(Structured page parsing data)

>>>

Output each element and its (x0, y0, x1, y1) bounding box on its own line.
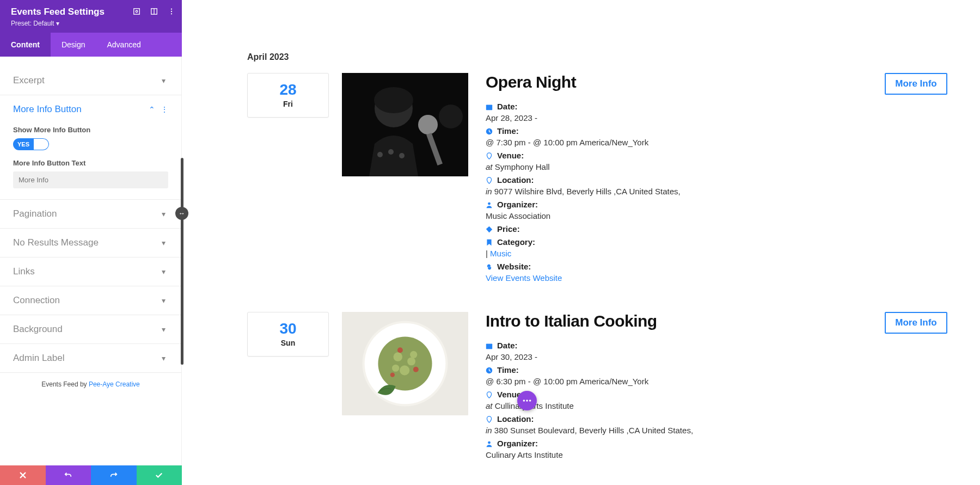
show-more-info-toggle[interactable]: YES (13, 138, 49, 150)
category-link[interactable]: Music (490, 249, 511, 258)
svg-point-5 (171, 11, 172, 12)
section-admin-label[interactable]: Admin Label ▾ (0, 344, 181, 372)
location-label: Location: (497, 413, 534, 426)
svg-point-4 (171, 8, 172, 9)
calendar-icon (486, 342, 493, 349)
svg-point-25 (407, 357, 415, 365)
event-details: Intro to Italian Cooking Date: Apr 30, 2… (486, 312, 842, 462)
tag-icon (486, 226, 493, 233)
section-pagination[interactable]: Pagination ▾ (0, 200, 181, 228)
section-title: Excerpt (13, 75, 45, 86)
resize-handle[interactable]: ↔ (175, 207, 188, 220)
venue-prefix: at (486, 401, 493, 410)
date-label: Date: (497, 339, 518, 352)
svg-rect-17 (486, 105, 492, 106)
event-card: 30 Sun (247, 312, 947, 462)
time-value: @ 6:30 pm - @ 10:00 pm America/New_York (486, 377, 842, 386)
caret-down-icon: ▾ (56, 20, 59, 27)
svg-point-15 (439, 105, 463, 128)
event-image (342, 312, 468, 415)
settings-sidebar: Events Feed Settings Preset: Default ▾ C… (0, 0, 182, 485)
cancel-button[interactable] (0, 465, 46, 485)
preview-canvas: April 2023 28 Fri (182, 0, 980, 485)
time-value: @ 7:30 pm - @ 10:00 pm America/New_York (486, 138, 842, 147)
section-no-results[interactable]: No Results Message ▾ (0, 229, 181, 257)
section-excerpt[interactable]: Excerpt ▾ (0, 66, 181, 95)
svg-point-30 (413, 367, 419, 372)
date-value: Apr 30, 2023 - (486, 352, 842, 361)
more-info-text-input[interactable] (13, 171, 168, 188)
more-icon[interactable] (168, 8, 175, 15)
toggle-yes: YES (13, 138, 34, 150)
tab-advanced[interactable]: Advanced (96, 33, 151, 57)
pin-icon (486, 177, 493, 184)
svg-point-12 (377, 152, 383, 157)
redo-button[interactable] (91, 465, 137, 485)
more-info-button[interactable]: More Info (885, 73, 947, 95)
singer-svg (342, 73, 468, 176)
section-title: Pagination (13, 208, 57, 219)
event-day-number: 28 (253, 81, 323, 99)
more-info-text-label: More Info Button Text (13, 159, 168, 167)
credit-prefix: Events Feed by (41, 380, 89, 388)
clock-icon (486, 367, 493, 374)
price-label: Price: (497, 223, 520, 236)
chevron-down-icon: ▾ (162, 296, 168, 305)
svg-point-35 (523, 400, 525, 402)
section-connection[interactable]: Connection ▾ (0, 286, 181, 315)
category-sep: | (486, 249, 488, 258)
more-icon[interactable]: ⋮ (161, 105, 168, 114)
svg-point-19 (488, 202, 491, 205)
svg-point-6 (171, 13, 172, 14)
section-title: Connection (13, 295, 60, 306)
expand-icon[interactable] (133, 8, 140, 15)
svg-point-37 (529, 400, 531, 402)
sidebar-header: Events Feed Settings Preset: Default ▾ (0, 0, 182, 33)
toggle-knob (34, 138, 49, 150)
section-title: More Info Button (13, 104, 82, 115)
svg-point-26 (400, 365, 409, 375)
section-title: Background (13, 324, 63, 335)
chevron-down-icon: ▾ (162, 325, 168, 334)
svg-point-27 (392, 365, 399, 372)
chevron-up-icon: ⌃ (149, 105, 155, 114)
bookmark-icon (486, 239, 493, 246)
tab-design[interactable]: Design (51, 33, 96, 57)
date-value: Apr 28, 2023 - (486, 113, 842, 122)
more-info-button[interactable]: More Info (885, 312, 947, 334)
clock-icon (486, 128, 493, 135)
pasta-svg (342, 312, 468, 415)
website-link[interactable]: View Events Website (486, 273, 562, 283)
section-title: Admin Label (13, 353, 65, 364)
show-more-info-label: Show More Info Button (13, 126, 168, 134)
resize-bar[interactable] (181, 158, 183, 365)
builder-fab[interactable] (517, 391, 537, 410)
event-date-box: 28 Fri (247, 73, 329, 118)
undo-button[interactable] (46, 465, 91, 485)
svg-point-34 (488, 441, 491, 444)
time-label: Time: (497, 364, 519, 377)
dock-icon[interactable] (150, 8, 158, 15)
preset-selector[interactable]: Preset: Default ▾ (11, 20, 171, 27)
sidebar-tabs: Content Design Advanced (0, 33, 182, 57)
pin-icon (486, 391, 493, 398)
section-links[interactable]: Links ▾ (0, 257, 181, 286)
category-label: Category: (497, 236, 535, 249)
venue-prefix: at (486, 162, 493, 171)
organizer-value: Music Association (486, 211, 842, 220)
svg-point-23 (378, 336, 432, 390)
svg-point-10 (418, 115, 438, 134)
tab-content[interactable]: Content (0, 33, 51, 57)
month-heading: April 2023 (247, 52, 947, 62)
svg-rect-0 (134, 9, 140, 15)
event-day-abbr: Sun (253, 339, 323, 347)
venue-value: Symphony Hall (495, 162, 550, 171)
website-label: Website: (497, 260, 531, 273)
preset-label: Preset: Default (11, 20, 54, 27)
event-title: Opera Night (486, 73, 842, 91)
section-background[interactable]: Background ▾ (0, 315, 181, 343)
credit-link[interactable]: Pee-Aye Creative (89, 380, 140, 388)
save-button[interactable] (137, 465, 182, 485)
section-more-info-button[interactable]: More Info Button ⌃ ⋮ (0, 95, 181, 124)
organizer-label: Organizer: (497, 437, 538, 450)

<<<

Problem requirements:
Pull from the data each line where the string "Background" turns up.

Result of the task:
section-title: Background (13, 324, 63, 335)
section-background[interactable]: Background ▾ (0, 315, 181, 343)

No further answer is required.